Match on the string "Requests" in the entries below and return every matching line.

======== Provided records

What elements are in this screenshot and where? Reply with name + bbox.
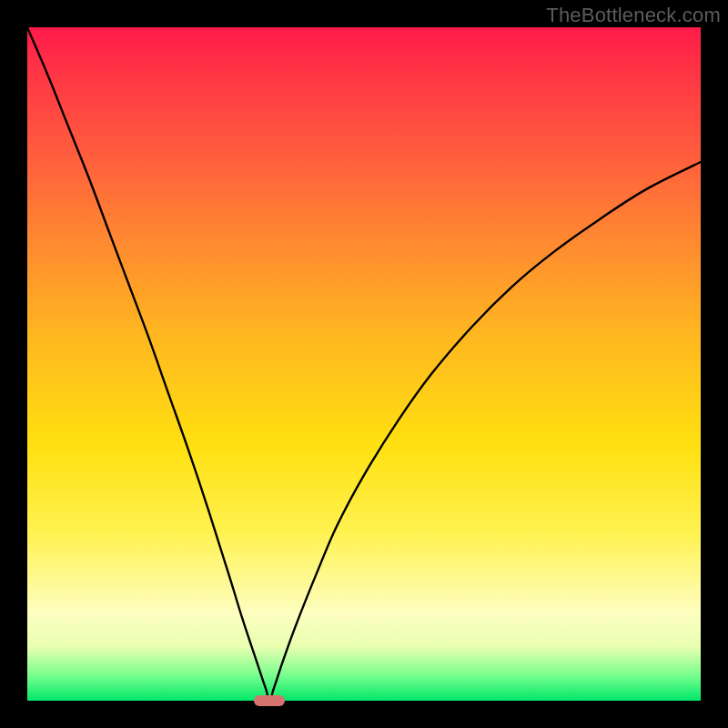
watermark-text: TheBottleneck.com [546,4,721,27]
chart-plot-area [27,27,701,701]
optimal-marker [254,695,285,706]
bottleneck-curve [27,27,701,701]
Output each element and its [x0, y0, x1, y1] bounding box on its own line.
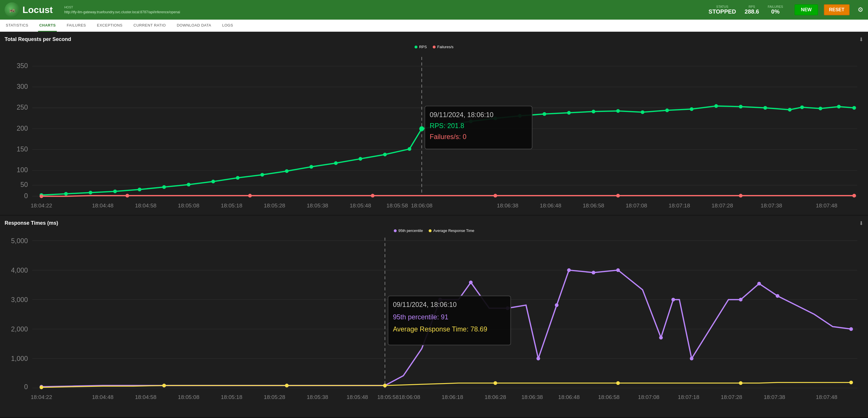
- failures-label: FAILURES: [768, 5, 783, 8]
- svg-text:18:07:28: 18:07:28: [711, 203, 733, 209]
- rps-chart-title: Total Requests per Second: [5, 36, 863, 42]
- logo-icon: 🦗: [5, 2, 20, 17]
- svg-point-26: [260, 173, 264, 177]
- svg-text:18:04:48: 18:04:48: [92, 203, 114, 209]
- svg-point-112: [757, 282, 761, 286]
- p95-legend-label: 95th percentile: [398, 229, 423, 233]
- svg-text:0: 0: [24, 192, 28, 200]
- svg-text:18:04:22: 18:04:22: [31, 394, 52, 400]
- failures-dot: [433, 46, 436, 49]
- svg-text:18:06:48: 18:06:48: [540, 203, 562, 209]
- logo-area: 🦗 Locust: [5, 2, 53, 17]
- svg-text:18:07:08: 18:07:08: [625, 203, 647, 209]
- svg-point-41: [616, 109, 620, 113]
- svg-point-24: [211, 180, 215, 183]
- svg-point-29: [334, 161, 338, 165]
- svg-point-111: [739, 298, 743, 301]
- rps-legend-label: RPS: [419, 45, 427, 49]
- svg-text:18:06:08: 18:06:08: [411, 203, 433, 209]
- svg-text:1,000: 1,000: [11, 355, 28, 363]
- rps-value: 288.6: [745, 8, 759, 15]
- svg-text:18:05:58: 18:05:58: [377, 394, 399, 400]
- svg-text:18:04:58: 18:04:58: [135, 394, 157, 400]
- svg-text:18:07:48: 18:07:48: [816, 203, 837, 209]
- svg-text:3,000: 3,000: [11, 296, 28, 303]
- svg-text:0: 0: [24, 383, 28, 391]
- reset-button[interactable]: RESET: [824, 4, 849, 15]
- svg-text:2,000: 2,000: [11, 325, 28, 333]
- svg-point-49: [800, 105, 804, 109]
- svg-text:4,000: 4,000: [11, 267, 28, 274]
- svg-text:18:05:18: 18:05:18: [221, 394, 243, 400]
- svg-text:18:06:28: 18:06:28: [485, 394, 506, 400]
- svg-text:18:07:28: 18:07:28: [721, 394, 742, 400]
- svg-point-23: [187, 183, 191, 186]
- svg-point-42: [641, 110, 645, 114]
- svg-point-114: [849, 327, 853, 331]
- svg-point-38: [542, 112, 546, 116]
- svg-point-110: [690, 357, 693, 361]
- svg-point-22: [162, 185, 166, 189]
- svg-point-116: [162, 384, 166, 387]
- nav-failures[interactable]: FAILURES: [65, 20, 87, 32]
- svg-point-53: [39, 195, 43, 198]
- status-label: STATUS: [709, 5, 736, 8]
- svg-text:95th percentile: 91: 95th percentile: 91: [393, 313, 448, 321]
- response-download-icon[interactable]: ⬇: [859, 220, 863, 227]
- response-chart-svg: 5,000 4,000 3,000 2,000 1,000 0: [5, 235, 863, 413]
- svg-text:18:04:22: 18:04:22: [31, 203, 52, 209]
- svg-point-105: [567, 268, 571, 272]
- svg-point-44: [690, 107, 693, 111]
- rps-download-icon[interactable]: ⬇: [859, 36, 863, 43]
- svg-point-55: [248, 194, 252, 198]
- svg-text:18:07:18: 18:07:18: [678, 394, 700, 400]
- status-block: STATUS STOPPED RPS 288.6 FAILURES 0%: [709, 5, 783, 15]
- host-info: HOST http://tfy-llm-gateway.truefoundry.…: [64, 5, 180, 15]
- svg-text:18:04:58: 18:04:58: [135, 203, 157, 209]
- nav-download-data[interactable]: DOWNLOAD DATA: [176, 20, 212, 32]
- p95-dot: [394, 229, 397, 232]
- charts-area: Total Requests per Second ⬇ RPS Failures…: [0, 32, 868, 418]
- svg-text:150: 150: [17, 145, 28, 153]
- svg-text:Average Response Time: 78.69: Average Response Time: 78.69: [393, 325, 487, 333]
- svg-point-54: [125, 194, 129, 198]
- svg-point-50: [819, 107, 823, 111]
- svg-point-118: [383, 384, 387, 387]
- svg-point-47: [763, 106, 767, 110]
- new-button[interactable]: NEW: [795, 4, 818, 15]
- svg-text:09/11/2024, 18:06:10: 09/11/2024, 18:06:10: [430, 111, 494, 119]
- svg-point-33: [419, 126, 424, 131]
- rps-dot: [414, 46, 417, 49]
- svg-point-117: [285, 384, 288, 387]
- response-chart-container: Response Times (ms) ⬇ 95th percentile Av…: [0, 215, 868, 418]
- svg-point-103: [536, 357, 540, 361]
- svg-text:18:05:48: 18:05:48: [350, 203, 371, 209]
- svg-point-101: [469, 281, 473, 285]
- svg-point-121: [739, 381, 743, 385]
- svg-point-59: [739, 194, 743, 198]
- svg-point-56: [371, 194, 374, 198]
- svg-text:18:06:48: 18:06:48: [558, 394, 580, 400]
- rps-chart-container: Total Requests per Second ⬇ RPS Failures…: [0, 32, 868, 215]
- nav-charts[interactable]: CHARTS: [38, 20, 57, 32]
- status-value: STOPPED: [709, 8, 736, 15]
- settings-button[interactable]: ⚙: [858, 6, 863, 13]
- rps-legend-failures: Failures/s: [433, 45, 454, 49]
- failures-stat: FAILURES 0%: [768, 5, 783, 15]
- svg-point-48: [788, 108, 792, 112]
- failures-legend-label: Failures/s: [437, 45, 454, 49]
- svg-point-115: [39, 386, 43, 389]
- svg-text:18:06:18: 18:06:18: [442, 394, 463, 400]
- app-header: 🦗 Locust HOST http://tfy-llm-gateway.tru…: [0, 0, 868, 20]
- svg-text:18:05:38: 18:05:38: [307, 394, 328, 400]
- nav-current-ratio[interactable]: CURRENT RATIO: [132, 20, 167, 32]
- svg-text:18:06:08: 18:06:08: [399, 394, 420, 400]
- svg-text:300: 300: [17, 83, 28, 90]
- svg-point-21: [138, 188, 142, 191]
- svg-text:18:06:38: 18:06:38: [522, 394, 543, 400]
- nav-exceptions[interactable]: EXCEPTIONS: [96, 20, 124, 32]
- nav-statistics[interactable]: STATISTICS: [5, 20, 29, 32]
- nav-logs[interactable]: LOGS: [221, 20, 235, 32]
- rps-chart-svg: 350 300 250 200 150 100 50 0: [5, 51, 863, 210]
- failures-value: 0%: [768, 8, 783, 15]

================

▶ _Solution for this exercise_:
- rps-chart-title: Total Requests per Second: [5, 36, 863, 42]
- charts-area: Total Requests per Second ⬇ RPS Failures…: [0, 32, 868, 418]
- rps-chart-container: Total Requests per Second ⬇ RPS Failures…: [0, 32, 868, 215]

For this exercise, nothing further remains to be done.